Any picture in the entries is to be skipped, while everything else is transcribed word for word.

Start of Block

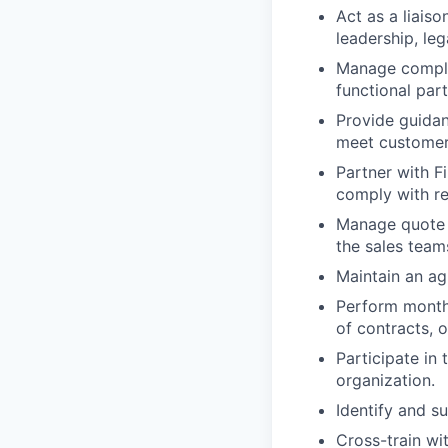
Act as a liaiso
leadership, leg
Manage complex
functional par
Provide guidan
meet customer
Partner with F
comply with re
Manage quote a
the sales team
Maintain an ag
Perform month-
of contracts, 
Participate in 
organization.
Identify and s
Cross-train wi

End of Block

REPLY TO THE TASK:
Act as a liaiso
leadership, leg
Manage complex
functional par
Provide guidan
meet customer
Partner with F
comply with re
Manage quote a
the sales team
Maintain an ag
Perform month-
of contracts, 
Participate in 
organization.
Identify and s
Cross-train wi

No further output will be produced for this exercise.